Congratulations! LGBT Organization In Botswana Gets Go-Ahead To Register Officially!
On 16 March 2016, a full bench of the Court of Appeal of Botswana delivered a significant judgment in the case of Attorney General v Thuto Rammoge and 19 Others upholding the decision of the High Court and ordering the Botswana government to register the organisation Lesbians, Gays and Bisexuals of Botswana (LEGABIBO) as a society in terms of the Societies Act. Whilst activists gathered at the Court of Appeal in Gaborone to hear the judgment, activists from throughout SADC posted messages of support on social media.
In 2012, LEGABIBO, which had been coordinated from within the Botswana Network on Ethics, Law and HIV/ AIDS (BONELA), applied but were refused registration as a society by the Director of the Department of Civil and National Registration and subsequently the Minister of Labour and Home Affairs. The government’s position was that lesbian, gay and bisexual persons’ rights were not recognised by the Constitution and the objectives of LEGABIBO were incompatible with peace, welfare and good order in Botswana.
Thuto Rammoge and other activists, with technical and legal support from the Southern Africa Litigation Centre (SALC), the Open Society Initiative of Southern Africa (OSISA) and BONELA, took the government of Botswana to the High Court seeking a review of the decision to refuse registration. They argued that the decision was irrational and in violation of their constitutional rights to equal protection of the law, freedom of association and freedom of expression. The activists obtained a successful judgment in the High Court in November 2014, but the State appealed the decision.
The Court of Appeal reaffirmed that the refusal to register LEGABIBO was both irrational and in violation of the right to freedom of association. In an important judgment for the LGBTI community, the Court emphasised that there is no legislation in Botswana which prohibits anyone from being homosexual. The Court went further to hold that the objectives of LEGABIBO, which include promoting the human rights of LGBTI persons and advocating for law reform, were not unlawful. Importantly, the Court of Appeal emphasised that fundamental rights are to be enjoyed by every person and to deny this, is denying an individual’s human dignity.

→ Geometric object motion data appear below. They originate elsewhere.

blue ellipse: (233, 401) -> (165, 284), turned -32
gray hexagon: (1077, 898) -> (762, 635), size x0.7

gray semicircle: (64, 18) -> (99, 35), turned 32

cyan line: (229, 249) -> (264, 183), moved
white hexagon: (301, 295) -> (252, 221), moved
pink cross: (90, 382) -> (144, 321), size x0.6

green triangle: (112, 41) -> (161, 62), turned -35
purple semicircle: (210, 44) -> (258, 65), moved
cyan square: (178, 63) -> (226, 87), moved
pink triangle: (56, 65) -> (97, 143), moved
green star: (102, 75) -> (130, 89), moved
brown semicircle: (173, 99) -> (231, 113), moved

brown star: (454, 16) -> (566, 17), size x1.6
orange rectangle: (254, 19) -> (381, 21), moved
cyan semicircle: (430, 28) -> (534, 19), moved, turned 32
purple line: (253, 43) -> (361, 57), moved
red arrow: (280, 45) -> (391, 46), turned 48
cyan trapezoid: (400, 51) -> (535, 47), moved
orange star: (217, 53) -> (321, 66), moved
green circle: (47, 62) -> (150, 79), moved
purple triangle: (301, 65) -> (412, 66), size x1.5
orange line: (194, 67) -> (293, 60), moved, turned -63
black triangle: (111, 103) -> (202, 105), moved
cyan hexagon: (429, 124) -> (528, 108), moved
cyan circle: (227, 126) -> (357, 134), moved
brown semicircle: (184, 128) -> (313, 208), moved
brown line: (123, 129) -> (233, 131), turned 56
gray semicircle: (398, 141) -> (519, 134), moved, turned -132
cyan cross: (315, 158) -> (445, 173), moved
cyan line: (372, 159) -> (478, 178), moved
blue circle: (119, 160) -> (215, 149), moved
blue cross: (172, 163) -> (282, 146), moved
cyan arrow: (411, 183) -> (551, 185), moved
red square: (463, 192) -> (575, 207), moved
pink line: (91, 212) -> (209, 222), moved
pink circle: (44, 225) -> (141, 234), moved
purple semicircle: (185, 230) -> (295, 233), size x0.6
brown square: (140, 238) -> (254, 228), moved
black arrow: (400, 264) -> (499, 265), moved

Caine Youngman, LEGABIBO Advocacy and Awareness officer, has been a part of the registration process from the beginning and said that, “The win gives us hope, faith and belief in Botswana’s legal system. It has been a very long and exhausting 11 years since we first started the journey to have our organisation registered.”
“This judgment is one of the many occurrences in Botswana where democracy has come to play, the courts are protecting minority rights and giving a voice to the LGBTI community” said Anna Mmolai-Chalmers, LEGABIBO Coordinator at BONELA.
BONELA’s Executive Director, Cindy Kelemi said, “there is a lot that still has to be done to ensure promotion and protection of the human rights of the LGBTI persons and Parliament as the legislative arm of government is responsible for making laws which will protect LGBTI persons from discrimination, stigma and abuse.”
“The judgment emphasises the importance of the fundamental right of individuals to freely associate,” said Tashwill Esterhuizen, SALC’s Sexual Minority Rights programme lawyer. “The ability to share opinions in a collective manner and to campaign for human rights is important and all governments have a duty to protect the right to freedom of association.”
The activists were represented by Attorney Dick Bayford, from Bayford and Associates, and Lesego Nchunga, from Dow and Associates.